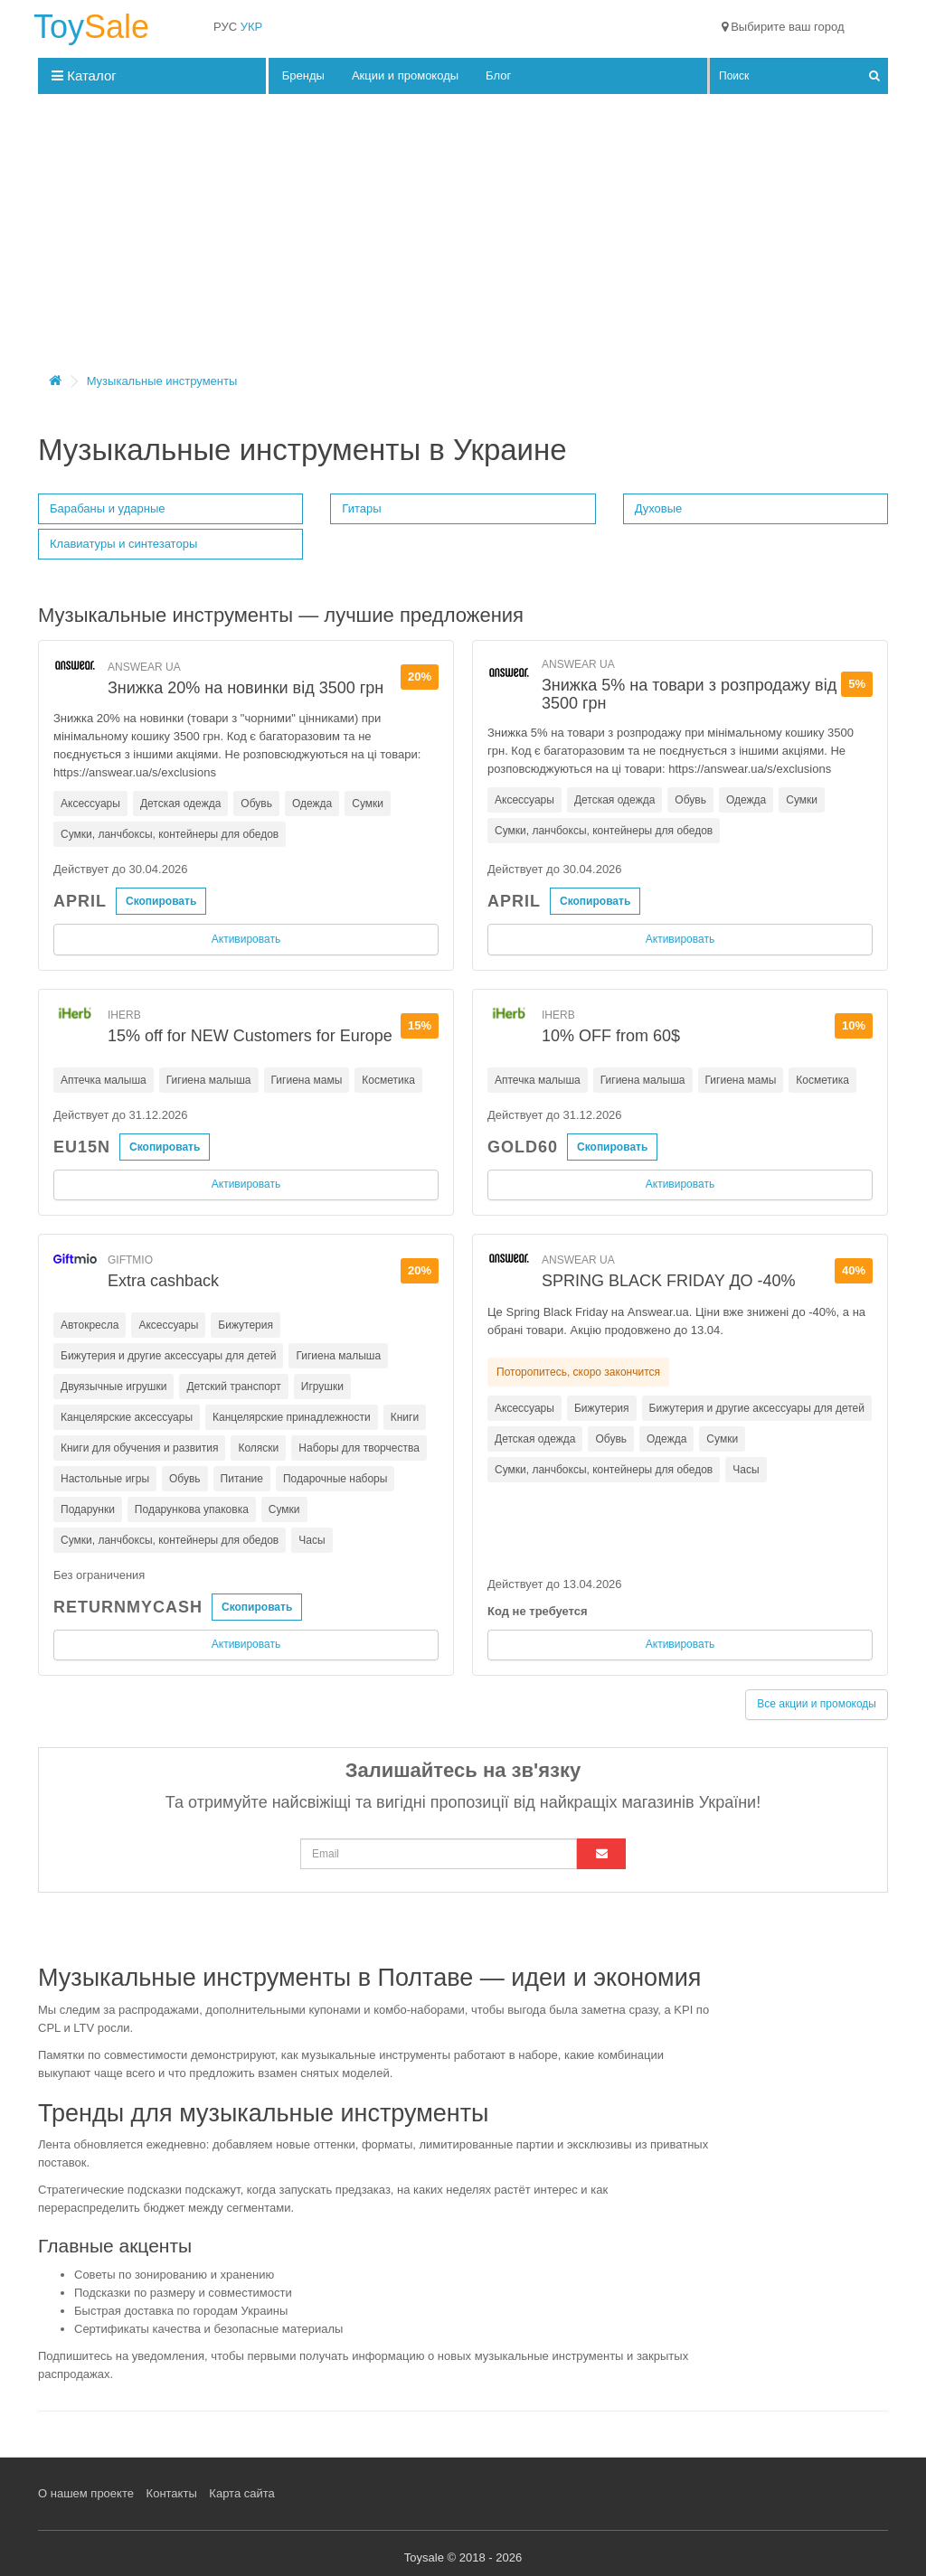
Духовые (659, 508)
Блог (498, 75)
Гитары (361, 508)
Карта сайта (241, 2493)
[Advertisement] (463, 238)
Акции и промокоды (405, 75)
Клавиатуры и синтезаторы (123, 543)
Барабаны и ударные (107, 508)
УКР (252, 26)
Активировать (246, 939)
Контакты (171, 2493)
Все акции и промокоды (816, 1703)
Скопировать (161, 901)
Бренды (303, 75)
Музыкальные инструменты (162, 381)
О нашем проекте (86, 2493)
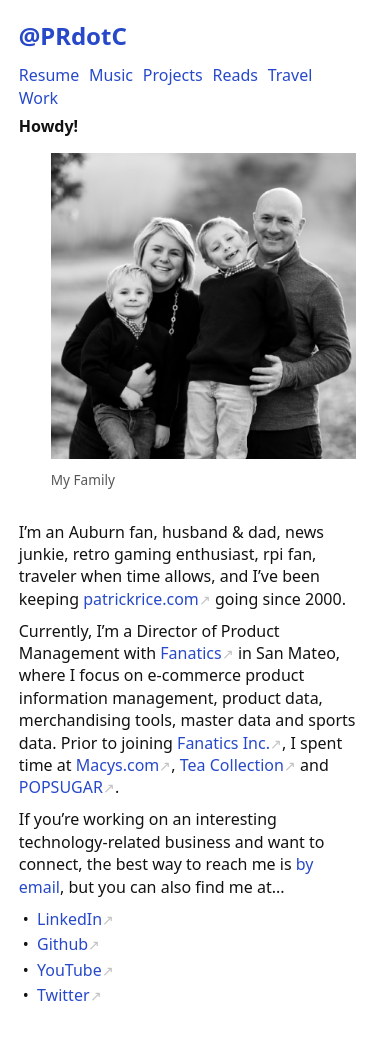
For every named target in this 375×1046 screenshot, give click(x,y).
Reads (234, 75)
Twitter (63, 995)
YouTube (69, 970)
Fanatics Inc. (223, 743)
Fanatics (190, 653)
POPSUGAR (61, 787)
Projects (173, 75)
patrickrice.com (141, 599)
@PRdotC (73, 35)
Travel (290, 75)
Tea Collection (232, 765)
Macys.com (118, 765)
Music (111, 75)
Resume (49, 75)
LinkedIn (69, 919)
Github (62, 944)
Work (38, 98)
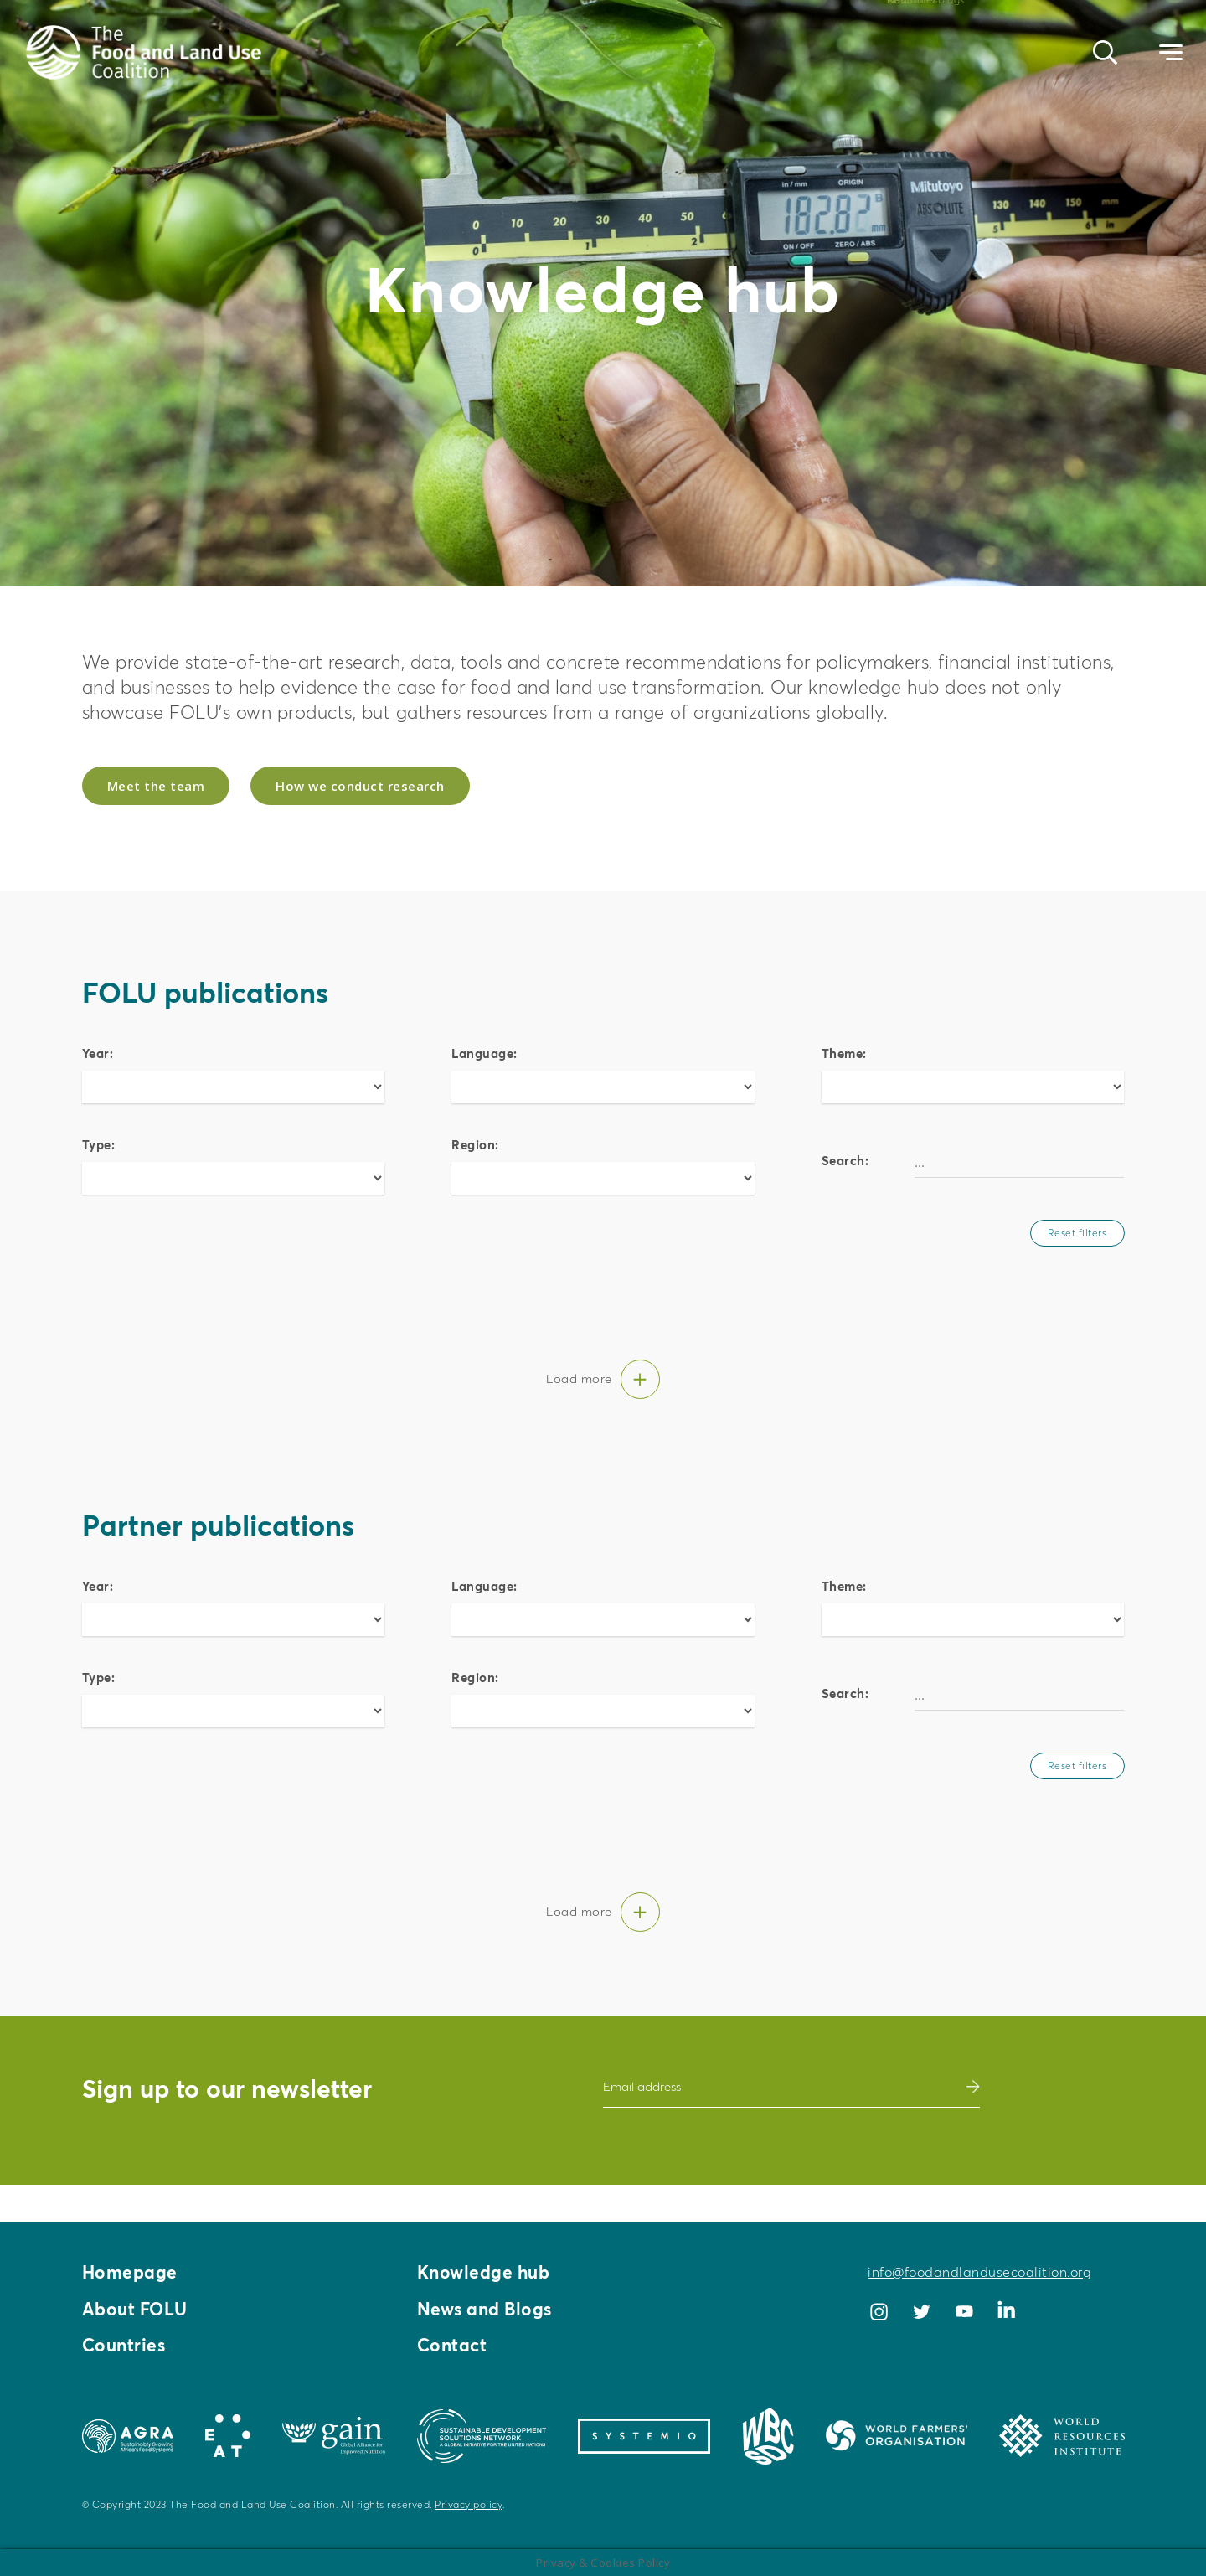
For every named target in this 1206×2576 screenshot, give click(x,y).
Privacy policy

Task instructions: Exactly as written, restate the lines above from the opening line through the one holding "Бренды (303, 75)", omitting the pictures.

Expected output:
Духовые (659, 508)
Блог (498, 75)
Гитары (361, 508)
Карта сайта (241, 2493)
[Advertisement] (463, 238)
Акции и промокоды (405, 75)
Клавиатуры и синтезаторы (123, 543)
Барабаны и ударные (107, 508)
УКР (252, 26)
Активировать (246, 939)
Контакты (171, 2493)
Все акции и промокоды (816, 1703)
Скопировать (161, 901)
Бренды (303, 75)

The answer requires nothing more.